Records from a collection
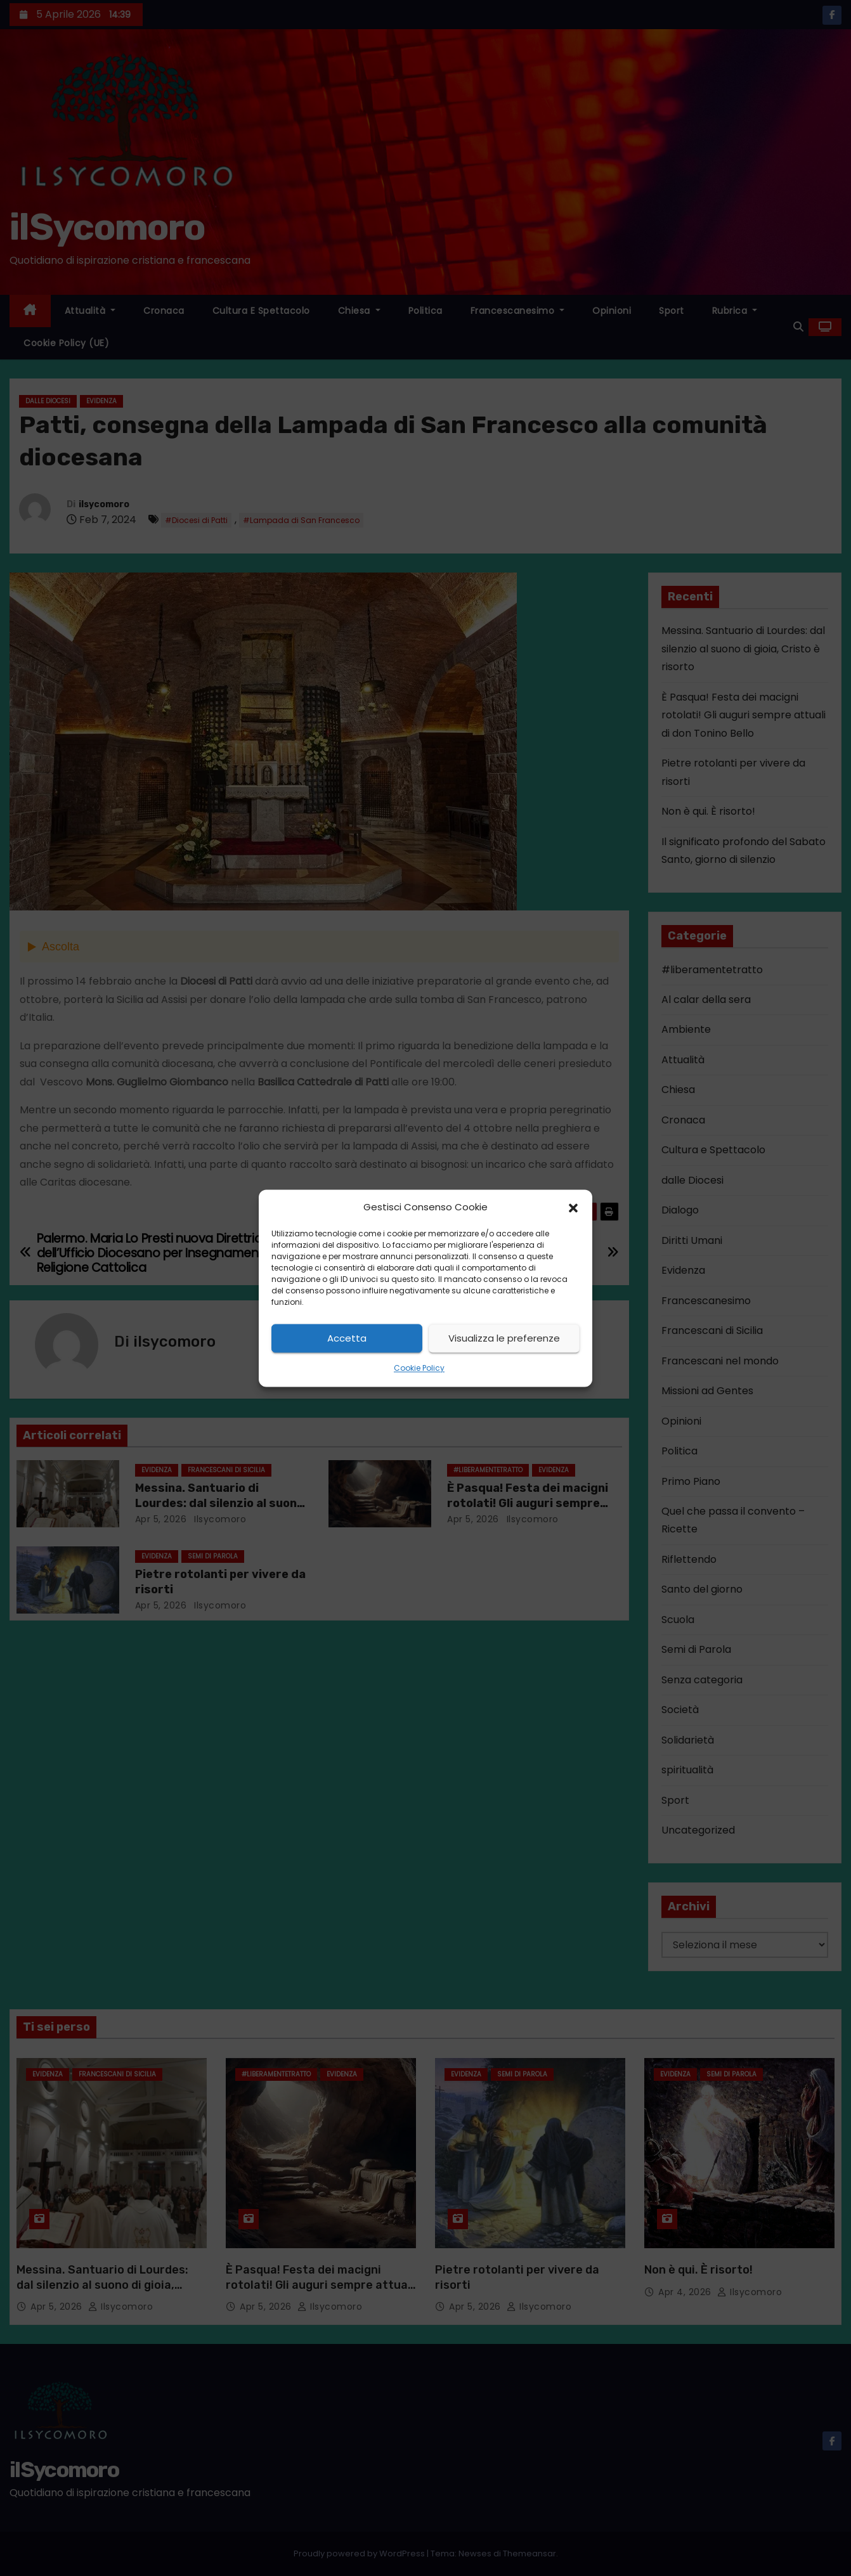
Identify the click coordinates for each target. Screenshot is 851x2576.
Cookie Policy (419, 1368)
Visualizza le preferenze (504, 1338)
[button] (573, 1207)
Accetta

→ TASK BRIEF
Print, exactly as they appear above, the lines running from the one with "Cookie Policy (419, 1368)" through the final line.

→ PROBLEM SOLUTION
Cookie Policy (419, 1368)
Visualizza le preferenze (504, 1338)
[button] (573, 1207)
Accetta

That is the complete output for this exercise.